Monitoring progress on the UN Sustainable Development Goals requires a huge amount of data. Citizen science could help fill important data gaps, say IIASA researchers.
Citizen science holds major potential to contribute data for monitoring progress on the UN Sustainable Development Goals (SDGs), according to a new study published in Nature Sustainability. The paper, which grew out of a workshop held at IIASA from 3 to 5 October 2018, describes current examples of citizen science data being used for SDG monitoring, potential areas that citizen science projects could contribute, and provides a roadmap to increase the use of citizen science data in areas where more data is needed.

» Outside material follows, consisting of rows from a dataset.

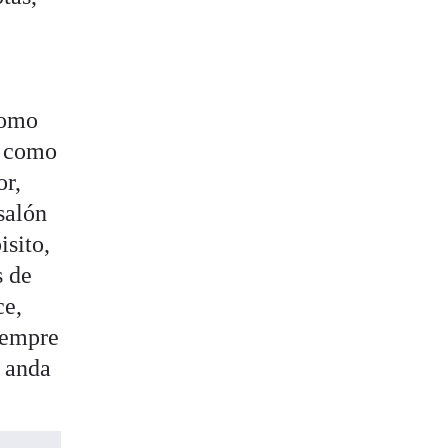
como
é como
or,
salón
isito,
s de
ce,
iempre
o anda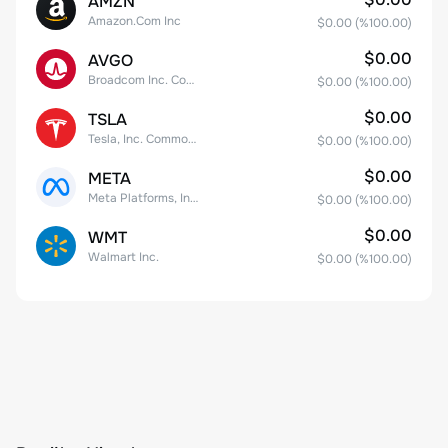
AMZN
Amazon.Com Inc
$0.00
(%
100.00
)
$0.00
AVGO
Broadcom Inc. Common Stock
$0.00
(%
100.00
)
$0.00
TSLA
Tesla, Inc. Common Stock
$0.00
(%
100.00
)
$0.00
META
Meta Platforms, Inc. Class A Common Stock
$0.00
(%
100.00
)
$0.00
WMT
Walmart Inc.
$0.00
(%
100.00
)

Tracking progress on the SDGs is a massive exercise in data collection and management. The 17 goals set by the UN in 2015 include 232 indicators. Of those, 88 require data that is not universally or regularly collected, and another 34 need data for which there is no international standard methodology for data collection. Even for the 104 indicators that do have regularly collected data, non-traditional data sources including citizen science could help increase the frequency or reduce costs.
“Citizen science is already contributing to a few SDG indicators, but there is potential for much more,” says IIASA researcher Linda See, a study coauthor. The new article involved a large community of citizen science experts from around the world, and was led by Steffen Fritz, who leads the IIASA Center for Earth Observation and Citizen Science.
For example, people around the world are contributing important data on biodiversity through long-running citizen science projects observing wildlife. The volunteer organization BirdLife provides international data on bird sightings that is used by official international organizations monitoring endangered species. On a national level, some countries are using citizen science as a way to increase data collection or to reduce costs: in the Philippines, for instance, citizen scientists are collecting household census data on poverty, nutrition, health, education, housing, and disaster risk, which is being used in the country’s official reporting to the UN.
One barrier to the use of citizen science data is a concern about data quality: How does data collected by volunteers stack up against official data sources collected by experts? In fact, research by IIASA scientists and others in the field has shown that through training, feedback, and other best practices, data gathered by non-experts can rival that collected by scientists, often at a much lower cost.
Particularly for the 34 SDG indicators where there is no standard international data source, the researchers see major potential for citizen science in closing the gaps. For example, one area with lacking data is marine debris, or ocean litter. Although the issue has gained great interest from the public, data collection currently relies mainly on visual observations by scientists, with no internationally agreed protocol. Citizen science projects to measure and record pollution are being incorporated to a growing extent in public projects to clean up beaches or waterways.
The researchers say that this involvement could bring benefits beyond just data.
“Through citizen science, people around the world could become much more involved not only in monitoring these indicators, but also in implementing the sustainable development agenda,” says Fritz.